Am Fam Physician. 2020;102(6):376-377
Clinical Question
What are the key approaches to managing patients with degenerative joint disease involving the hand, knee, or hip?
Bottom Line
This guideline underscores that we have multiple options to help patients with degenerative joint disease be more comfortable and functional, but we still have significant limitations based on the available evidence. For many of our patients, exercise, adaptive devices, and comfort measures will be the best approaches. (Level of Evidence = 5)
Synopsis
The American College of Rheumatology (ACR) convened a guideline development panel. Panel members, many of whom reported ties to industry, followed an explicit process of identifying key questions, conducting systematic literature reviews, and synthesizing recommendations based on the available data. The ACR had a panel of patients and an intraprofessional voting panel of rheumatologists, an internist, and occupational and physical therapists.

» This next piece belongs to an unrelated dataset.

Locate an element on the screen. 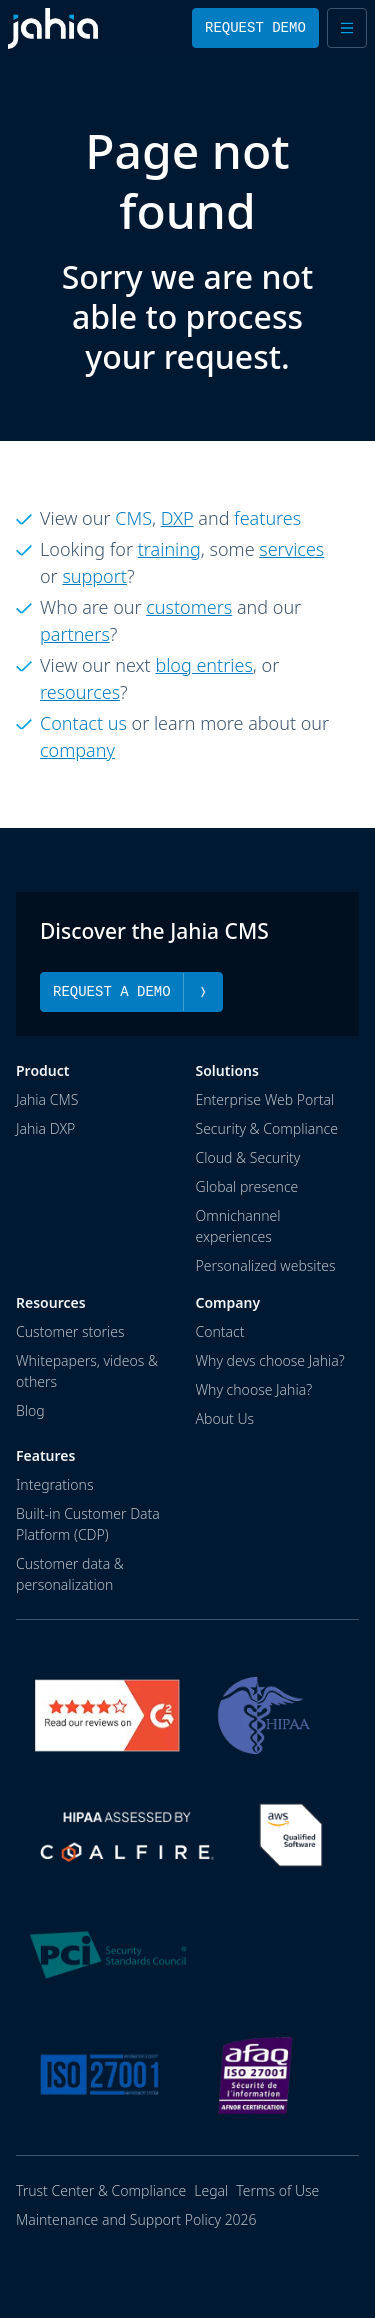 Image resolution: width=375 pixels, height=2318 pixels. Contact is located at coordinates (220, 1330).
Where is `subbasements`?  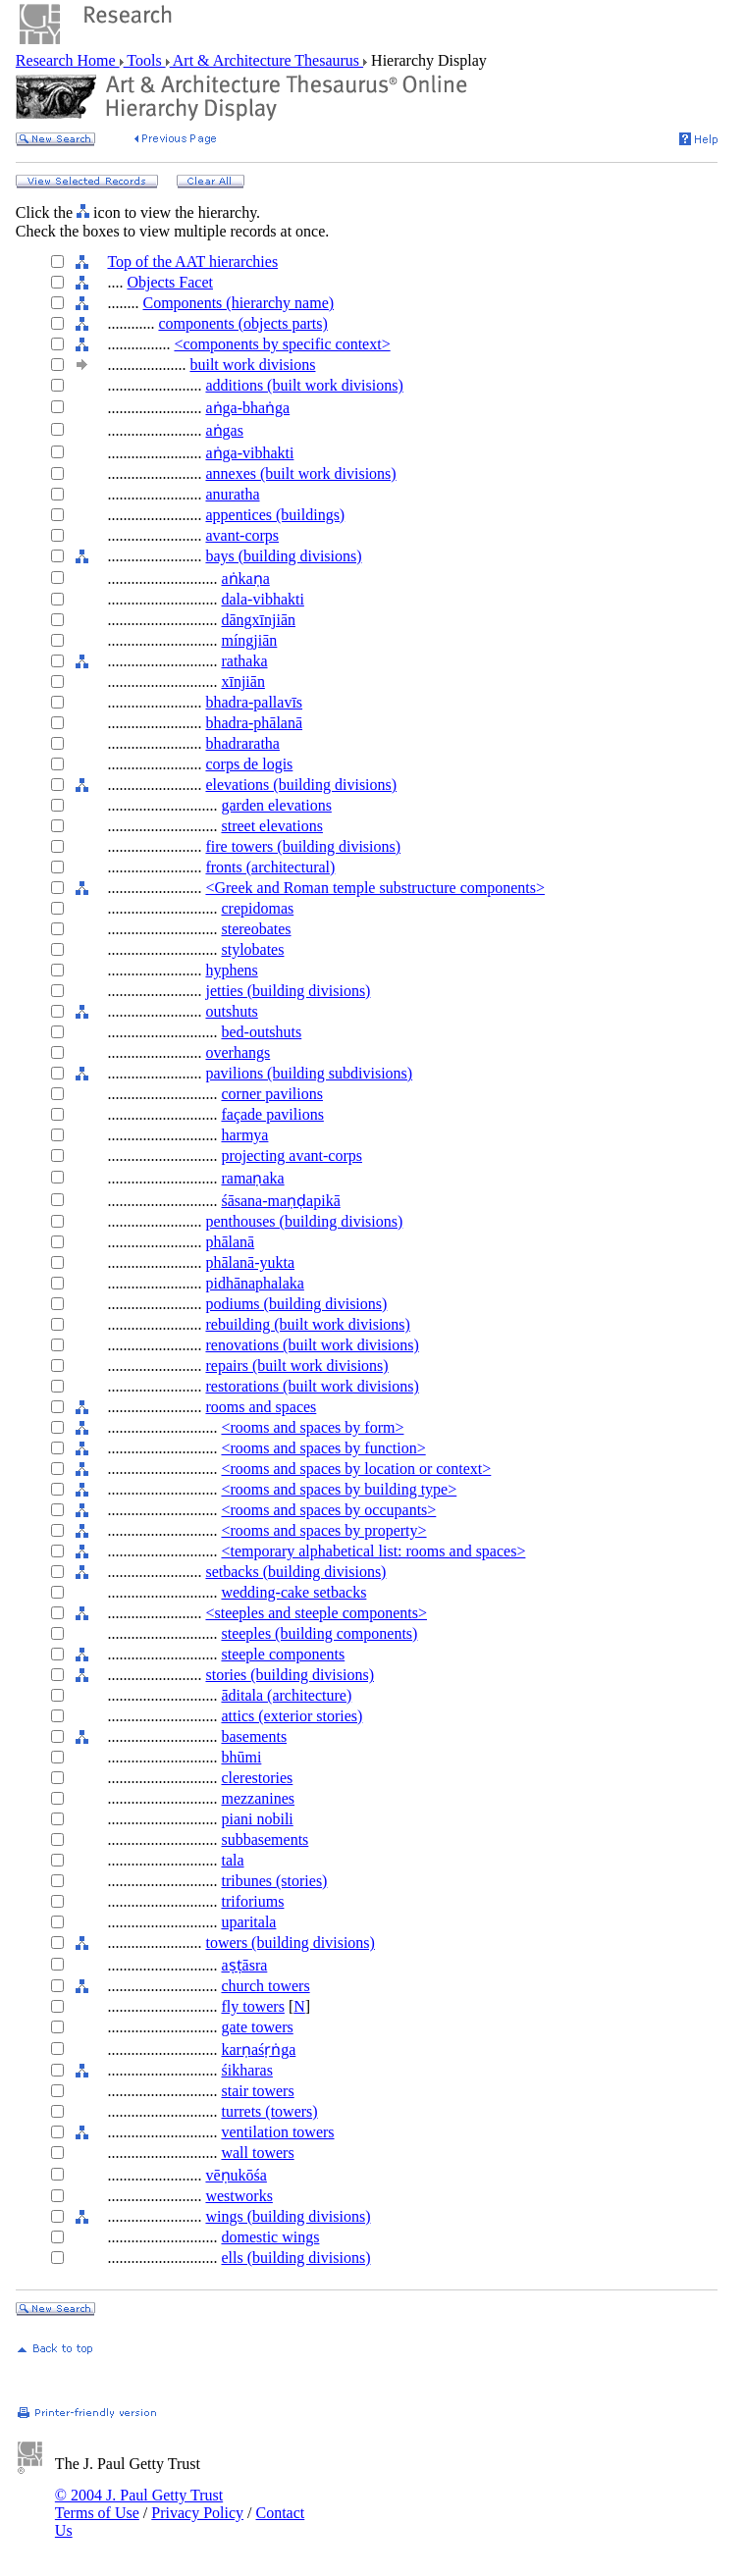 subbasements is located at coordinates (264, 1839).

On the basis of their own reviews of the available literature (rather than using systematic reviews conducted by other entities), the panel issued strong or conditional recommendations based on a 70% consensus among the voting panel members, typically according to the quality of the supporting data. The use of their own reviews rather than others is important in that some systematic reviews come to differing conclusions for some of their recommendations, such as intra-articular steroid injections. The panel made strong recommendations for a comprehensive approach that includes exercise, self-efficacy programs, weight loss, tai chi, and assistive devices (e.g., canes, tibiofemoral knee braces, thumb splints), as well as topical, oral, and intra-articular steroids (for knee and hip). The panel made conditional recommendations in favor of education, cognitive behavior therapy, and other forms of exercise. They made conditional recommendations in favor of taping, other types of splints and braces, acetaminophen, tramadol, duloxetine (Cymbalta), chondroitin (hand), topical capsaicin (knee), and acupuncture. They made strong recommendations against the use of transcutaneous electrical nerve stimulation (knee, hip), bisphosphonates, glucosamine, hydroxychloroquine (Plaquenil), methotrexate, biologics, platelet-rich plasma or stem cell injections, chondroitin (knee, hip), and intra-articular hyaluronic acid (hip). The panel made conditional recommendations against many other measures, including chondroitin (hand), hyaluronic acid injections (hand, knee), topical capsaicin (hand, hip), botulinum toxin, prolotherapy, colchicine, nontramadol opioids, fish oil, vitamin D, massage, and wedged insoles or modified shoes. Some of the negative recommendations were based on a lack of reasonable-quality evidence of benefit as opposed to an abundance of reasonable-quality evidence of the absence of benefit. Some of these areas will continue to evolve.
Study design: Practice guideline
Funding source: Foundation
Setting: Outpatient (any)
Reference: Kolasinski SL, Neogi T, Hochberg MC, et al. 2019 American College of Rheumatology/Arthritis Foundation guideline for the management of osteoarthritis of the hand, hip, and knee. Arthritis Rheumatol. 2020;72(2):220–233.